Audit of county assets, liabilities out next month

August 18, 2013 3:25 pm

, CITY-HALLNAIROBI, Kenya, Aug 18 – Auditor-General Edward Ouko says an audit on the assets and liabilities of the country’s 47 counties will be released by mid next month.

Ouko said the audit is also looking into the debts of the national government and those that were owned by defunct local authorities which were abolished on March 4.

The office of the Auditor-General began undertaking audit of counties on July 15 to ensure proper use of public funds.

Ouko said his office would demand for accountability and sound management of public resources both at the national and county levels.

“By reporting the results of audits to the County Assemblies, we shall hold the county governments to account for the way they use public resources, thereby safeguarding the interest of taxpayers,” he said.

This after governors complained they were facing challenges in balancing their county budgets because they were now being made to settle debts which had been incurred by the municipal councils.

The elected county heads want the national government to absorb the debts just like they took over machines and other assets which belonged to the defunct authorities.

Ouko also said that the audit would assist the County Governments to improve on performance and service delivery, as the audit reports would be the basis applied by the national government in disbursement of future funds.

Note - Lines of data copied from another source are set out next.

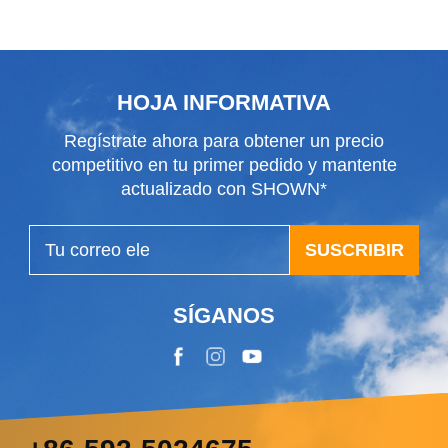
HOJA INFORMATIVA
Regístrate ahora para obtener un precio
competitivo en tu primer pedido y mantente
actualizado con SHOWN*
SUSCRIBIR
SÍGANOS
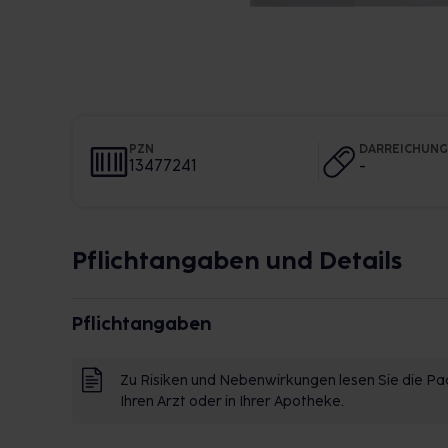
PZN
DARREICHUN
13477241
-
Pflichtangaben und Details
Pflichtangaben
Zu Risiken und Nebenwirkungen lesen Sie die Pac
Ihren Arzt oder in Ihrer Apotheke.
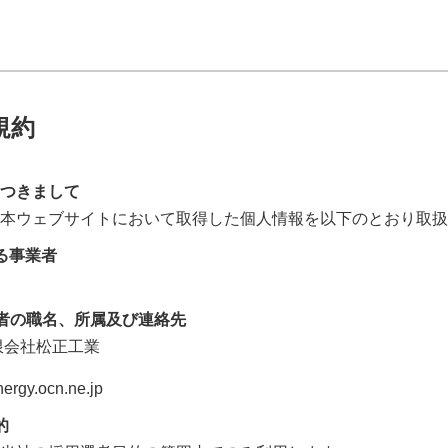
規約
つきまして
本ウェブサイトにおいて取得した個人情報を以下のとおり取扱
る事業者
者の職名、所属及び連絡先
限会社松正工業
rgy.ocn.ne.jp
的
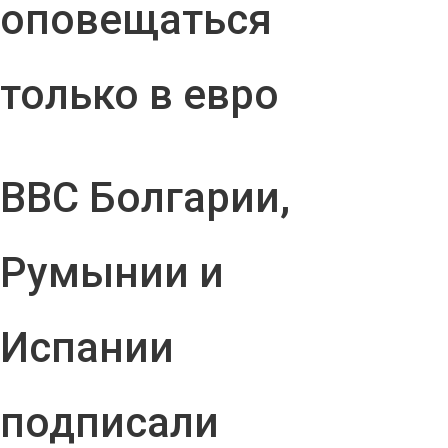
оповещаться
только в евро
ВВС Болгарии,
Румынии и
Испании
подписали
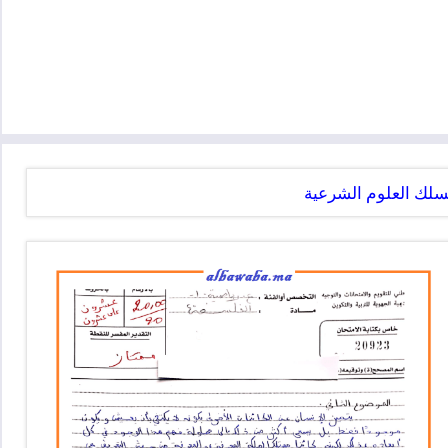
مسلك العلوم الشرعية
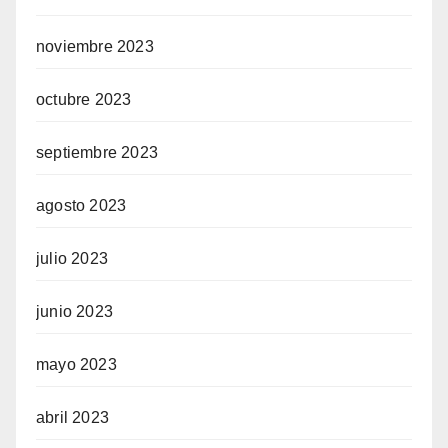
noviembre 2023
octubre 2023
septiembre 2023
agosto 2023
julio 2023
junio 2023
mayo 2023
abril 2023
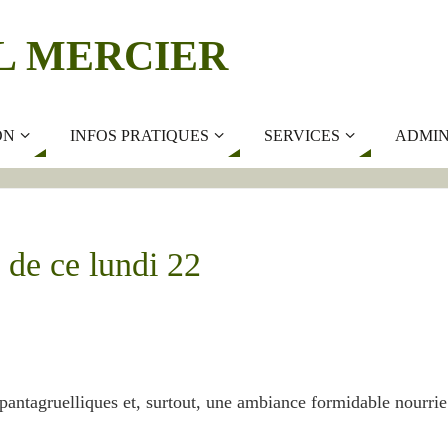
L MERCIER
ON
INFOS PRATIQUES
SERVICES
ADMIN
 de ce lundi 22
 pantagruelliques et, surtout, une ambiance formidable nourri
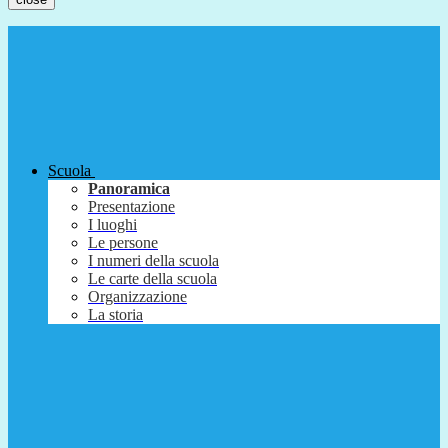
Scuola
Panoramica
Presentazione
I luoghi
Le persone
I numeri della scuola
Le carte della scuola
Organizzazione
La storia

“Let us look at the recommendations, in the positive sense of trying to move forward and trying to help where necessary in terms of capacity building for them to be able to access the funds in a more accountable manner,” the Auditor-General said.

The Transition Authority had in March indicated that all County Governments will inherit both the assets and liabilities of previous local authorities.

TA chairman Kinuthia Wamwangi said that all local authority workers will be absorbed by county governments once they begin operations.

Wamwangi explained that local government accounts would soon be closed and funds transferred to county units

The Auditor-General said the audit is part of an initiative by his office to be practical in the monitoring and use of public funds.

“We need to look at the Auditor-General in another context, it’s not just in the context of just assuring that there is fiscal accountability but there would also be managerial accountability throughout the year and that the resources are making a difference throughout the year to the ordinary person,” Ouko stated.